I certainly agree that you should think through what you want to say before saying it. (If I disagreed publicly, I would probably have to start clearing my desk.) But clear writing does not necessarily follow from clear thought. The fact is that writing is difficult. Some of the smartest people I know are not very good writers; either their mechanics and style are underdeveloped, because they’re unused to writing, or they’re overdeveloped, writing too ripely after having read too many other writers’ over-ripe style. I’m not even sure that writing is even teachable, past a certain point; anyone can be taught to plonk through basic tunes on a piano, but it takes talent to make the thing sing.
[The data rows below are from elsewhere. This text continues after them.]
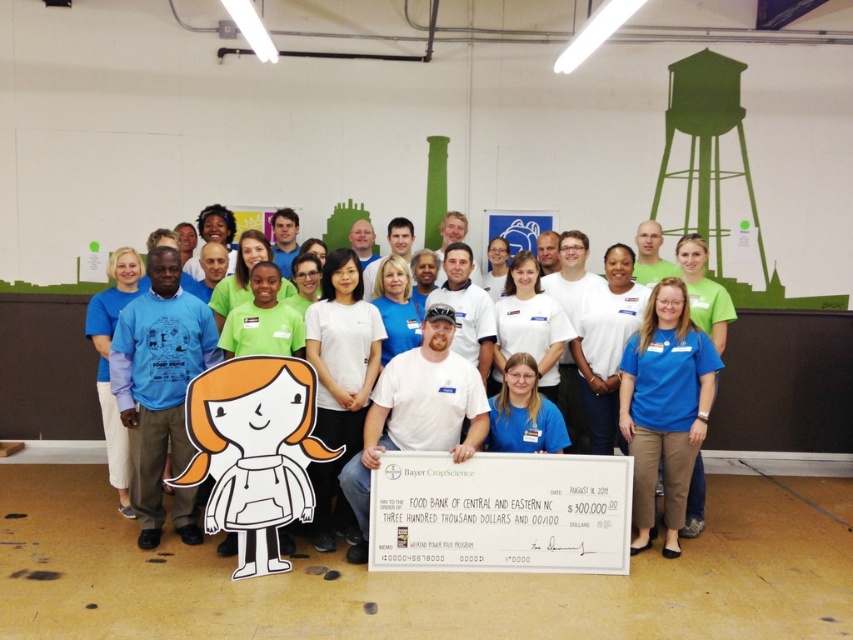 Question: Does blue fabric shirt at center appear on the left side of white paper cutout at center?

Choices:
 (A) yes
 (B) no

Answer: (B)

Question: Is blue fabric shirt at center behind white paper cutout at center?

Choices:
 (A) no
 (B) yes

Answer: (A)

Question: Can you confirm if blue fabric shirt at center is positioned to the left of white paper cutout at center?

Choices:
 (A) no
 (B) yes

Answer: (A)

Question: Among these points, which one is farthest from the camera?

Choices:
 (A) (633, 340)
 (B) (635, 545)

Answer: (A)

Question: Which point appears closest to the camera in this image?

Choices:
 (A) (682, 509)
 (B) (697, 408)

Answer: (B)

Question: Among these objects, which one is farthest from the camera?

Choices:
 (A) white paper cutout at center
 (B) blue fabric shirt at center

Answer: (A) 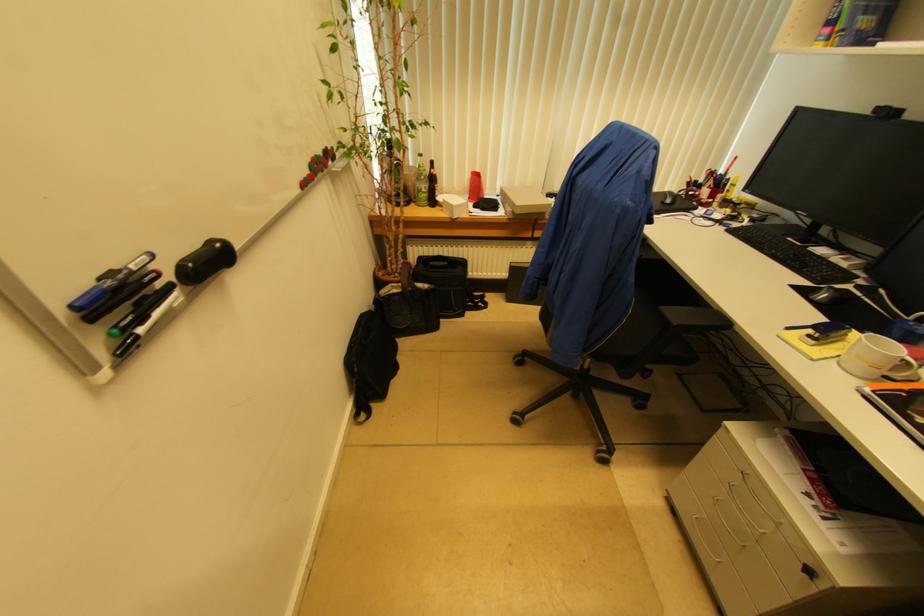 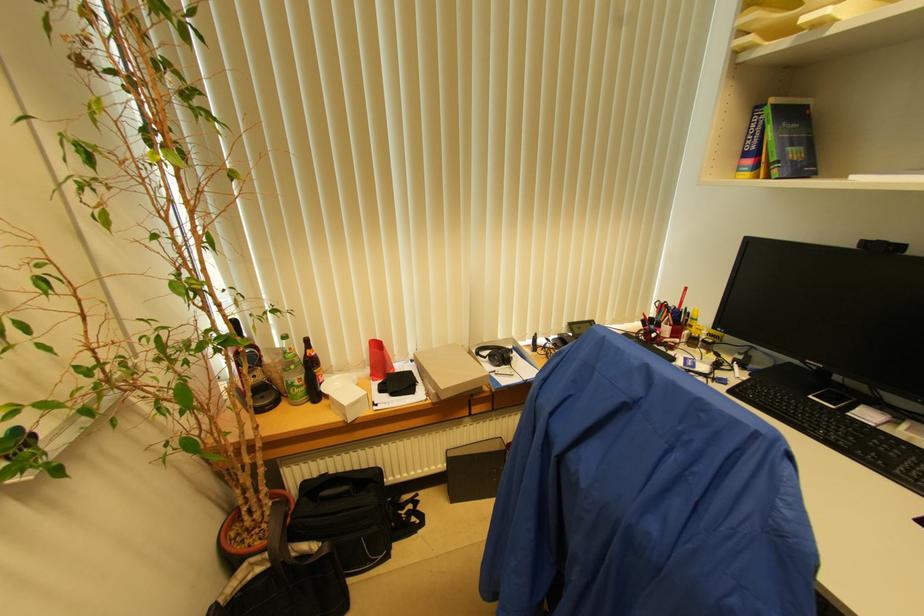 Find the pixel in the second image that matches pixel 500 196 in the first image.

(415, 361) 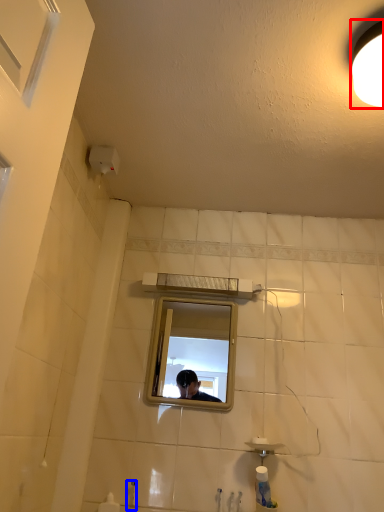 Question: Which object is further to the camera taking this photo, light fixture (highlighted by a red box) or faucet (highlighted by a blue box)?

Choices:
 (A) light fixture
 (B) faucet

Answer: (B) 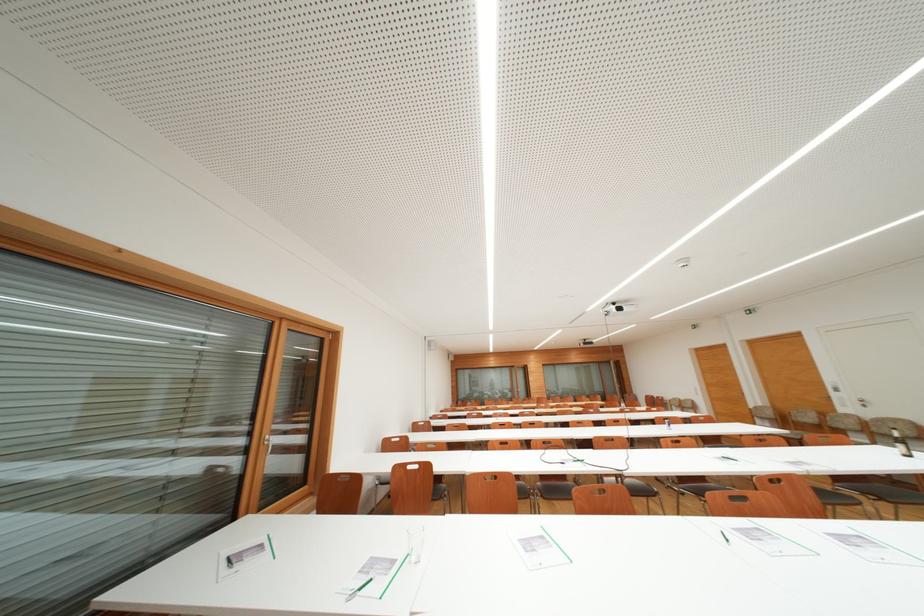 Where would you sit the wooden chair sitting surface? Please return your answer as a coordinate pair (x, y).

(395, 444) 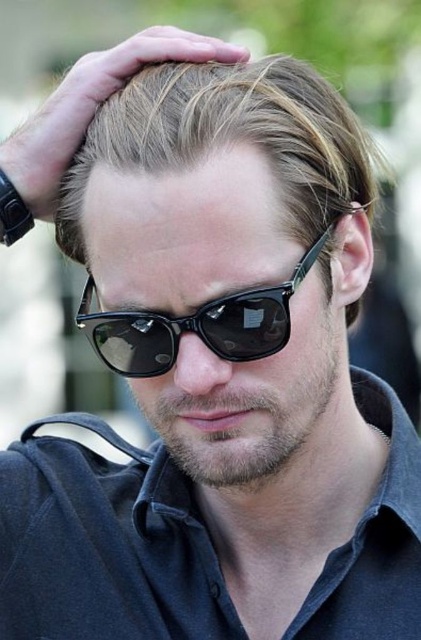 You are a photographer trying to capture a close portrait of the person. Since both the light brown smooth hair at center and the black plastic sunglasses at center are in focus, which object would appear larger in the photo?

The light brown smooth hair at center would appear larger in the photo because it is bigger than the black plastic sunglasses at center according to the description.

What is the color and material of the clothing item located at point (x=104, y=545) in the image?

The clothing item at point (x=104, y=545) is a dark blue cotton polo shirt.

You are a photographer adjusting your camera settings to focus on the subject in the image. Which object should you prioritize focusing on first, the dark blue cotton polo shirt at center or the light brown smooth hair at center, and why?

The dark blue cotton polo shirt at center is closer to the viewer than the light brown smooth hair at center, so you should prioritize focusing on the dark blue cotton polo shirt at center first. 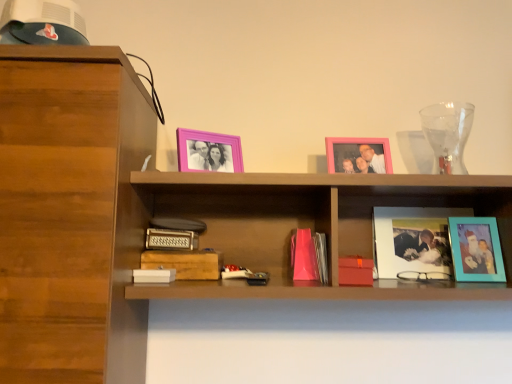 Where is `teal matte picture frame at right, the first picture frame from the right`? This screenshot has width=512, height=384. teal matte picture frame at right, the first picture frame from the right is located at coordinates (476, 249).

How much space does pink plastic picture frame at upper center, placed as the 1th picture frame when sorted from left to right, occupy vertically?

pink plastic picture frame at upper center, placed as the 1th picture frame when sorted from left to right, is 5.85 inches tall.

Locate an element on the screen. The height and width of the screenshot is (384, 512). pink matte picture frame at upper center, the second picture frame viewed from the left is located at coordinates (359, 154).

What do you see at coordinates (359, 154) in the screenshot? I see `pink matte picture frame at upper center, the third picture frame in the right-to-left sequence` at bounding box center [359, 154].

In order to click on teal matte picture frame at right, the first picture frame from the right in this screenshot , I will do `click(476, 249)`.

Are metallic silver paperback book at center, which is counted as the 3th paperback book, starting from the right, and matte red paperback book at center, the first paperback book when ordered from right to left, beside each other?

No, metallic silver paperback book at center, which is counted as the 3th paperback book, starting from the right, is not in contact with matte red paperback book at center, the first paperback book when ordered from right to left.

Is the position of metallic silver paperback book at center, placed as the 2th paperback book when sorted from left to right, less distant than that of matte red paperback book at center, arranged as the 4th paperback book when viewed from the left?

No, it is not.

Could you tell me if metallic silver paperback book at center, placed as the 2th paperback book when sorted from left to right, is turned towards matte red paperback book at center, arranged as the 4th paperback book when viewed from the left?

No, metallic silver paperback book at center, placed as the 2th paperback book when sorted from left to right, is not turned towards matte red paperback book at center, arranged as the 4th paperback book when viewed from the left.

You are a GUI agent. You are given a task and a screenshot of the screen. Output one action in this format:
    pyautogui.click(x=<x>, y=<y>)
    Task: Click on the 2nd paperback book in front when counting from the wooden paperback book at center, which is counted as the 2th paperback book, starting from the right
    The image size is (512, 384).
    Given the screenshot: What is the action you would take?
    pyautogui.click(x=355, y=271)

Which is closer, (211, 260) or (353, 277)?

Positioned in front is point (353, 277).

Is wooden paperback book at center, which is counted as the 2th paperback book, starting from the right, situated inside matte red paperback book at center, arranged as the 4th paperback book when viewed from the left, or outside?

wooden paperback book at center, which is counted as the 2th paperback book, starting from the right, cannot be found inside matte red paperback book at center, arranged as the 4th paperback book when viewed from the left.

Considering the positions of objects wooden paperback book at center, which is counted as the 2th paperback book, starting from the right, and matte red paperback book at center, the first paperback book when ordered from right to left, in the image provided, who is more to the right, wooden paperback book at center, which is counted as the 2th paperback book, starting from the right, or matte red paperback book at center, the first paperback book when ordered from right to left,?

matte red paperback book at center, the first paperback book when ordered from right to left, is more to the right.

Based on the photo, from a real-world perspective, is transparent glass vase at upper right physically located above or below teal matte picture frame at right, the first picture frame from the right?

Clearly, from a real-world perspective, transparent glass vase at upper right is above teal matte picture frame at right, the first picture frame from the right.

Image resolution: width=512 pixels, height=384 pixels. I want to click on glass vase on the left of teal matte picture frame at right, the fourth picture frame positioned from the left, so click(x=447, y=134).

Does point (424, 132) lie in front of point (494, 240)?

No.

Based on their positions, is metallic silver paperback book at center, which is counted as the 3th paperback book, starting from the right, located to the left or right of white matte paperback book at lower center, which appears as the fourth paperback book when viewed from the right?

From the image, it's evident that metallic silver paperback book at center, which is counted as the 3th paperback book, starting from the right, is to the right of white matte paperback book at lower center, which appears as the fourth paperback book when viewed from the right.

Looking at this image, considering the sizes of objects metallic silver paperback book at center, which is counted as the 3th paperback book, starting from the right, and white matte paperback book at lower center, which appears as the fourth paperback book when viewed from the right, in the image provided, who is thinner, metallic silver paperback book at center, which is counted as the 3th paperback book, starting from the right, or white matte paperback book at lower center, which appears as the fourth paperback book when viewed from the right,?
Life’s like that, and to say that bad writers should just memorise a few dictates in order to become good ones ignores the fact that the best they might do is become less bad.
So how do journalists do, as writers of “plain English”? In my self-serving opinion, I think they get a rather bad rap: it’s not easy writing as quickly as journalists must usually do. Just getting the facts across might seem easy to the outsider, but it is anything but. By and large, the fact that your newspaper is generally informative is thanks to the hard work of a lot of half-decent writers and editors putting in long hours for modest pay.
That said, how could they do better? I’ll focus on the use of metaphorical language. There are three ways to use a metaphor to get ideas across, and two of them are bad. One is to use tired metaphors, the “dying” but not yet dead ones that Orwell so disliked: prices “spike”, markets “soar” or “tumble”, angry people “fume”, people can do nothing but “bask” in admiration, and so on. The fingers almost seem to type these words without interference from the brain. Fortunately for readers, though – while we’re on the subject of plain language – such language is so conventional that it’s comfortable, like a predictable movie.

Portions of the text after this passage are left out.